EXTRACTED ENTRIES —
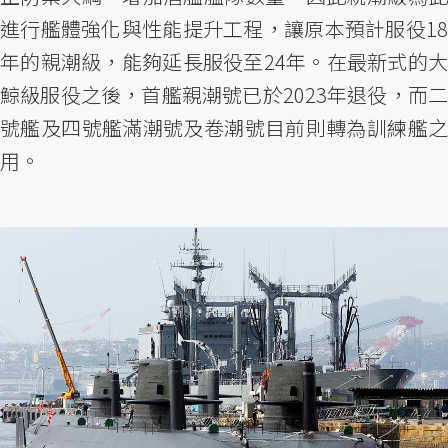
進行艦體強化與性能提升工程，讓原本預計服役18
年的親潮級，能夠延長服役至24年。在最新式的大
鯨級服役之後，首艦親潮號已於2023年退役，而二
號艦及四號艦滿潮號及卷潮號目前則轉為訓練艦之
用。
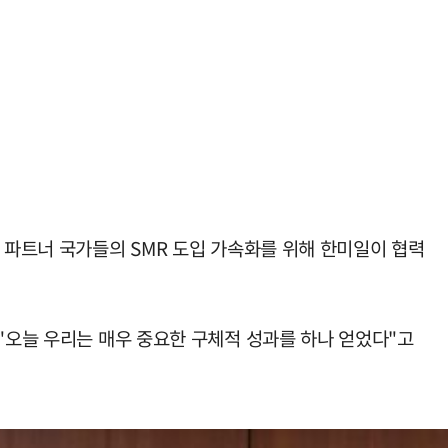
 파트너 국가들의 SMR 도입 가속화를 위해 한미일이 협력
 "오늘 우리는 매우 중요한 구체적 성과를 하나 얻었다"고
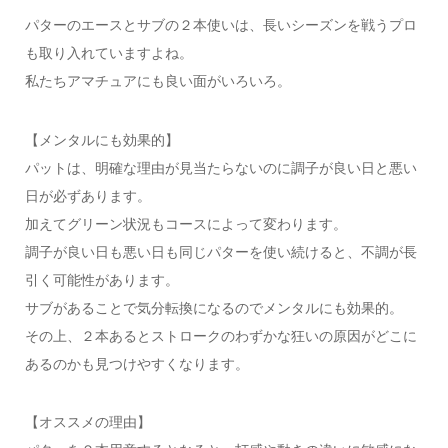
パターのエースとサブの２本使いは、長いシーズンを戦うプロ
も取り入れていますよね。
私たちアマチュアにも良い面がいろいろ。
【メンタルにも効果的】
パットは、明確な理由が見当たらないのに調子が良い日と悪い
日が必ずあります。
加えてグリーン状況もコースによって変わります。
調子が良い日も悪い日も同じパターを使い続けると、不調が長
引く可能性があります。
サブがあることで気分転換になるのでメンタルにも効果的。
その上、２本あるとストロークのわずかな狂いの原因がどこに
あるのかも見つけやすくなります。
【オススメの理由】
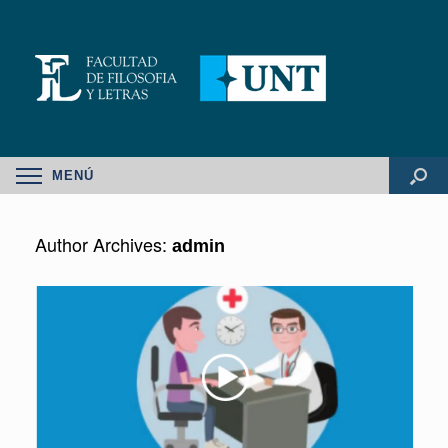
MENÚ
Author Archives:
admin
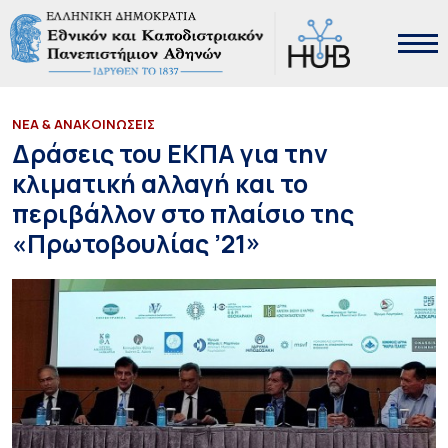
ΝΕΑ & ΑΝΑΚΟΙΝΩΣΕΙΣ
Δράσεις του ΕΚΠΑ για την
κλιματική αλλαγή και το
περιβάλλον στο πλαίσιο της
«Πρωτοβουλίας ’21»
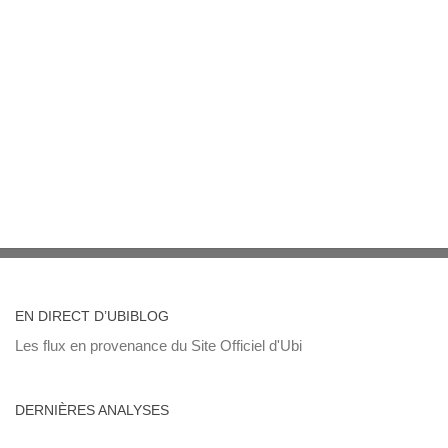
EN DIRECT D’UBIBLOG
Les flux en provenance du Site Officiel d'Ubi
DERNIÈRES ANALYSES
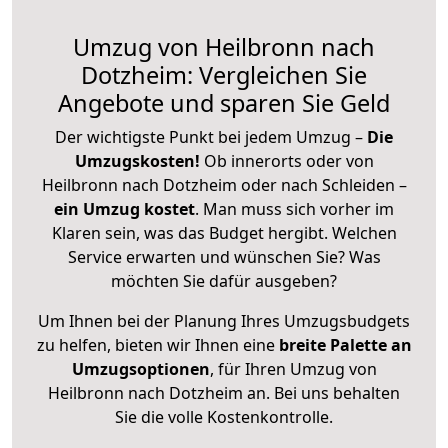
Umzug von Heilbronn nach
Dotzheim: Vergleichen Sie
Angebote und sparen Sie Geld
Der wichtigste Punkt bei jedem Umzug –
Die
Umzugskosten!
Ob innerorts oder von
Heilbronn nach Dotzheim oder nach Schleiden –
ein Umzug kostet
.
Man muss sich vorher im
Klaren sein, was das Budget hergibt. Welchen
Service erwarten und wünschen Sie? Was
möchten Sie dafür ausgeben?
Um Ihnen bei der Planung Ihres Umzugsbudgets
zu helfen, bieten wir Ihnen eine
breite Palette an
Umzugsoptionen
, für Ihren Umzug von
Heilbronn nach Dotzheim an. Bei uns behalten
Sie die volle Kostenkontrolle.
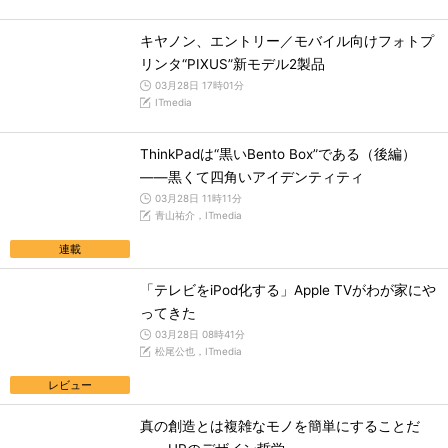
キヤノン、エントリー／モバイル向けフォトプ
リンタ“PIXUS”新モデル2製品
03月28日 17時01分
ITmedia
ThinkPadは“黒いBento Box”である（後編）
――黒くて四角いアイデンティティ
03月28日 11時11分
青山祐介，ITmedia
連載
「テレビをiPod化する」Apple TVがわが家にや
ってきた
03月28日 08時41分
松尾公也，ITmedia
レビュー
真の創造とは複雑なモノを簡単にすることだ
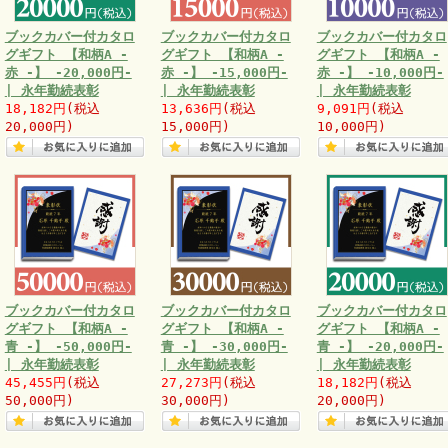
ブックカバー付カタロ
ブックカバー付カタロ
ブックカバー付カタロ
グギフト 【和柄A -
グギフト 【和柄A -
グギフト 【和柄A -
赤 -】 -20,000円-
赤 -】 -15,000円-
赤 -】 -10,000円-
| 永年勤続表彰
| 永年勤続表彰
| 永年勤続表彰
18,182円
(税込
13,636円
(税込
9,091円
(税込
20,000円)
15,000円)
10,000円)
ブックカバー付カタロ
ブックカバー付カタロ
ブックカバー付カタロ
グギフト 【和柄A -
グギフト 【和柄A -
グギフト 【和柄A -
青 -】 -50,000円-
青 -】 -30,000円-
青 -】 -20,000円-
| 永年勤続表彰
| 永年勤続表彰
| 永年勤続表彰
45,455円
(税込
27,273円
(税込
18,182円
(税込
50,000円)
30,000円)
20,000円)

YOUR OBJECTIVE — If an entry contains a picture, leave it out and repeat the rest exactly.

SOLUTION BELOW —
進行艦體強化與性能提升工程，讓原本預計服役18
年的親潮級，能夠延長服役至24年。在最新式的大
鯨級服役之後，首艦親潮號已於2023年退役，而二
號艦及四號艦滿潮號及卷潮號目前則轉為訓練艦之
用。
 파트너 국가들의 SMR 도입 가속화를 위해 한미일이 협력
 "오늘 우리는 매우 중요한 구체적 성과를 하나 얻었다"고
パターのエースとサブの２本使いは、長いシーズンを戦うプロ
も取り入れていますよね。
私たちアマチュアにも良い面がいろいろ。
【メンタルにも効果的】
パットは、明確な理由が見当たらないのに調子が良い日と悪い
日が必ずあります。
加えてグリーン状況もコースによって変わります。
調子が良い日も悪い日も同じパターを使い続けると、不調が長
引く可能性があります。
サブがあることで気分転換になるのでメンタルにも効果的。
その上、２本あるとストロークのわずかな狂いの原因がどこに
あるのかも見つけやすくなります。
【オススメの理由】
MENÚ
Author Archives:
admin
ΝΕΑ & ΑΝΑΚΟΙΝΩΣΕΙΣ
Δράσεις του ΕΚΠΑ για την
κλιματική αλλαγή και το
περιβάλλον στο πλαίσιο της
«Πρωτοβουλίας ’21»
EN DIRECT D’UBIBLOG
Les flux en provenance du Site Officiel d'Ubi
DERNIÈRES ANALYSES
Umzug von Heilbronn nach
Dotzheim: Vergleichen Sie
Angebote und sparen Sie Geld
Der wichtigste Punkt bei jedem Umzug –
Die
Umzugskosten!
Ob innerorts oder von
Heilbronn nach Dotzheim oder nach Schleiden –
ein Umzug kostet
.
Man muss sich vorher im
Klaren sein, was das Budget hergibt. Welchen
Service erwarten und wünschen Sie? Was
möchten Sie dafür ausgeben?
Um Ihnen bei der Planung Ihres Umzugsbudgets
zu helfen, bieten wir Ihnen eine
breite Palette an
Umzugsoptionen
, für Ihren Umzug von
Heilbronn nach Dotzheim an. Bei uns behalten
Sie die volle Kostenkontrolle.
キヤノン、エントリー／モバイル向けフォトプ
リンタ“PIXUS”新モデル2製品
03月28日 17時01分
ITmedia
ThinkPadは“黒いBento Box”である（後編）
――黒くて四角いアイデンティティ
03月28日 11時11分
青山祐介，ITmedia
連載
「テレビをiPod化する」Apple TVがわが家にや
ってきた
03月28日 08時41分
松尾公也，ITmedia
レビュー
真の創造とは複雑なモノを簡単にすることだ
ブックカバー付カタロ
ブックカバー付カタロ
ブックカバー付カタロ
グギフト 【和柄A -
グギフト 【和柄A -
グギフト 【和柄A -
赤 -】 -20,000円-
赤 -】 -15,000円-
赤 -】 -10,000円-
| 永年勤続表彰
| 永年勤続表彰
| 永年勤続表彰
18,182円
(税込
13,636円
(税込
9,091円
(税込
20,000円)
15,000円)
10,000円)
ブックカバー付カタロ
ブックカバー付カタロ
ブックカバー付カタロ
グギフト 【和柄A -
グギフト 【和柄A -
グギフト 【和柄A -
青 -】 -50,000円-
青 -】 -30,000円-
青 -】 -20,000円-
| 永年勤続表彰
| 永年勤続表彰
| 永年勤続表彰
45,455円
(税込
27,273円
(税込
18,182円
(税込
50,000円)
30,000円)
20,000円)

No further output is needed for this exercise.